PROBLEM:
Word for word, transcribe the lines below and drop the pictures.

[Collected data]
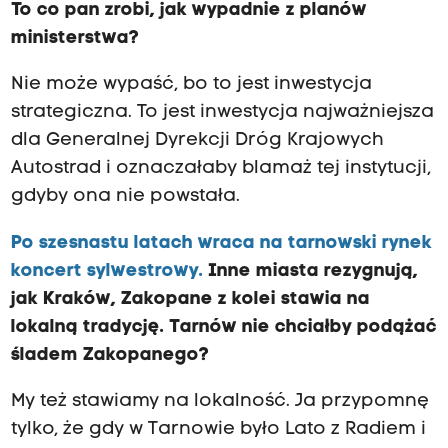
To co pan zrobi, jak wypadnie z planów
ministerstwa?
Nie może wypaść, bo to jest inwestycja
strategiczna. To jest inwestycja najważniejsza
dla Generalnej Dyrekcji Dróg Krajowych
Autostrad i oznaczałaby blamaż tej instytucji,
gdyby ona nie powstała.
Po szesnastu latach wraca na tarnowski rynek
koncert sylwestrowy
.
Inne miasta rezygnują,
jak Kraków, Zakopane z kolei stawia na
lokalną tradycję. Tarnów nie chciałby podążać
śladem Zakopanego?
My też stawiamy na lokalność. Ja przypomnę
tylko, że gdy w Tarnowie było Lato z Radiem i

ANSWER:
To co pan zrobi, jak wypadnie z planów
ministerstwa?
Nie może wypaść, bo to jest inwestycja
strategiczna. To jest inwestycja najważniejsza
dla Generalnej Dyrekcji Dróg Krajowych
Autostrad i oznaczałaby blamaż tej instytucji,
gdyby ona nie powstała.
Po szesnastu latach wraca na tarnowski rynek
koncert sylwestrowy
.
Inne miasta rezygnują,
jak Kraków, Zakopane z kolei stawia na
lokalną tradycję. Tarnów nie chciałby podążać
śladem Zakopanego?
My też stawiamy na lokalność. Ja przypomnę
tylko, że gdy w Tarnowie było Lato z Radiem i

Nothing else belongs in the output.